Question

Let a second order difference equation be
\(y_{n+2} + 4y_n = 4y_{n+1}, \, n=2,3,4,......, \,\, y_0=1, y_1=4\)
Then the general solution is

• A. \((1+n^2)2^n\)
• B. \((1+n)2^n\)
• C. \((1+\frac1{n})2^n\)
• D. \((n^2+n+1)2^n\)

Answer 1

The Correct Option is B

To find the general solution of the given second-order difference equation:

\(y_{n+2} + 4y_n = 4y_{n+1}\)

with initial conditions \(y_0 = 1\) and \(y_1 = 4\), we follow these steps:

1. Find the characteristic equation:

Assume a solution of the form \(y_n = r^n\). Substituting this into the difference equation gives:

\(r^{n+2} + 4r^n = 4r^{n+1}\)

Divide the entire equation by \(r^n\) (assuming \(r \neq 0\)):

\(r^2 + 4 = 4r\)

This simplifies to the characteristic equation:

\(r^2 - 4r + 4 = 0\)

1. Solve the characteristic equation:

The characteristic equation \(r^2 - 4r + 4 = 0\) can be factored as:

\((r-2)^2 = 0\)

This gives a repeated root, \(r = 2\).

1. Write the general solution for the difference equation:

Since we have a repeated root, the general solution for the difference equation is of the form:

\(y_n = (A + Bn) \cdot 2^n\)

where \( A \) and \( B \) are constants that we need to determine using the initial conditions.
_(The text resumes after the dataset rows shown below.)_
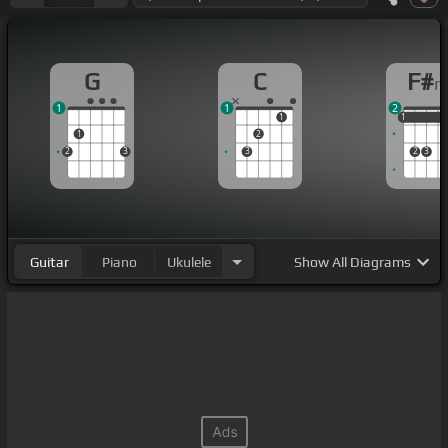
G
C
F#
1
1
2
1
1
1
1
1
2
2
3
3
2
3
Guitar
Piano
Ukulele
Show
All Diagrams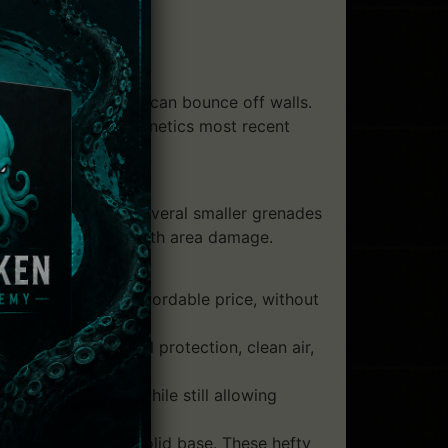
sive grenades that can bounce off walls.
ition to Whisper Cybernetics most recent
es packed with several smaller grenades
an make up for this with area damage.
ussions for an affordable price, without
gear offers full protection, clean air,
orso and vitals while still allowing
 gravity, and a solid base. These hefty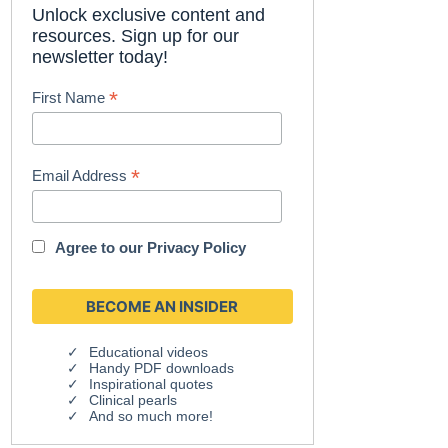
Unlock exclusive content and
resources. Sign up for our
newsletter today!
*
First Name
*
Email Address
Agree to our
Privacy Policy
Educational videos
Handy PDF downloads
Inspirational quotes
Clinical pearls
And so much more!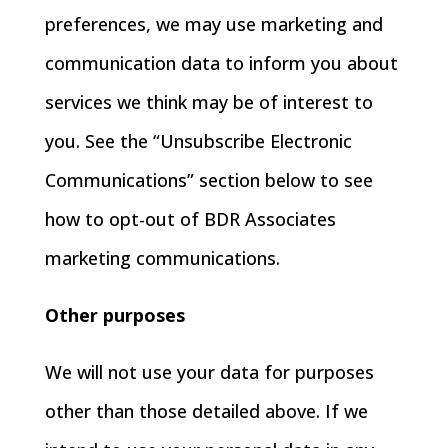
preferences, we may use marketing and
communication data to inform you about
services we think may be of interest to
you. See the “Unsubscribe Electronic
Communications” section below to see
how to opt-out of BDR Associates
marketing communications.
Other purposes
We will not use your data for purposes
other than those detailed above. If we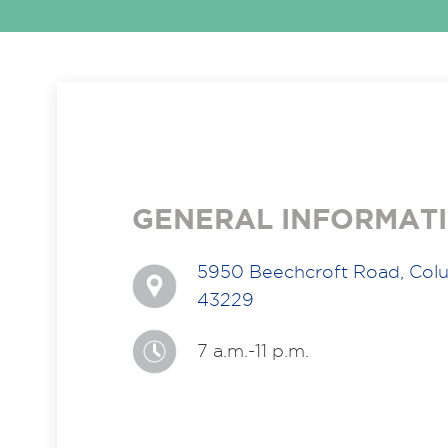
GENERAL INFORMAT
5950 Beechcroft Road, Col
43229
7 a.m.-11 p.m.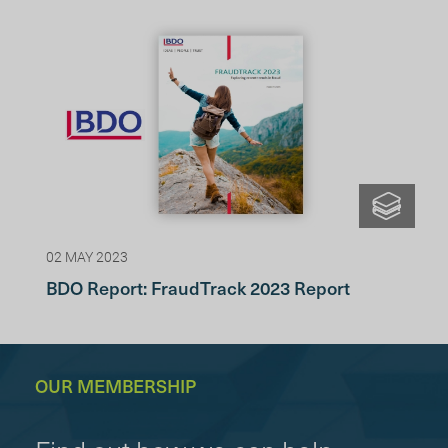
02 MAY 2023
BDO Report: FraudTrack 2023 Report
OUR MEMBERSHIP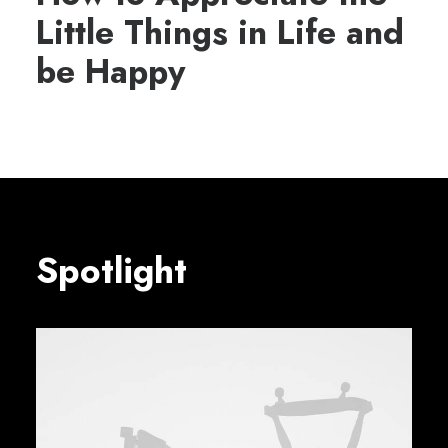
Little Things in Life and
be Happy
Spotlight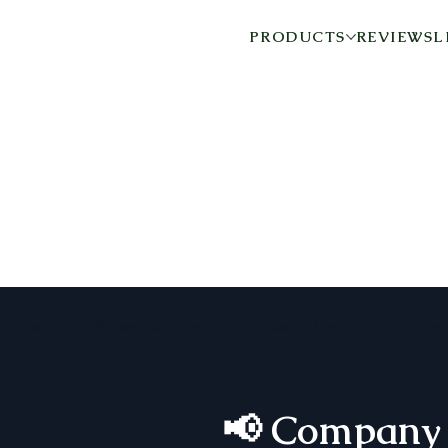
PRODUCTS
REVIEWS
L
All Posts
💪 Pain Relief Tips
🌿 Healthy Living
👵 Activ
📢 Company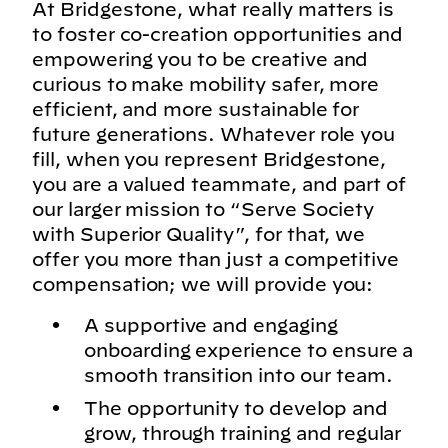
At Bridgestone, what really matters is
to foster co-creation opportunities and
empowering you to be creative and
curious to make mobility safer, more
efficient, and more sustainable for
future generations. Whatever role you
fill, when you represent Bridgestone,
you are a valued teammate, and part of
our larger mission to “Serve Society
with Superior Quality”, for that, we
offer you more than just a competitive
compensation; we will provide you:
A supportive and engaging
onboarding experience to ensure a
smooth transition into our team.
The opportunity to develop and
grow, through training and regular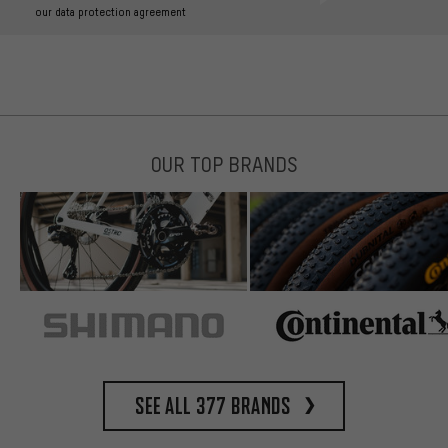
our data protection agreement
OUR TOP BRANDS
See all 377 brands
1. Use the initial conditions to find constants:

Using \(y_0 = 1\), we get:

\(A + B \cdot 0 = 1 \Rightarrow A = 1\)

Using \(y_1 = 4\), we substitute into the general solution:

\((A + B \cdot 1) \cdot 2^1 = 4\)

\(2(A + B) = 4\)

Substituting \(A = 1\), we get:

\(2(1 + B) = 4 \Rightarrow 1 + B = 2 \Rightarrow B = 1\)

1. Write the complete general solution:

Substituting \(A = 1\) and \(B = 1\) back into the general form, we get:

\(y_n = (1 + n) \cdot 2^n\)

This matches the given correct answer option.

Thus, the general solution to the difference equation is:

\((1+n)2^n\)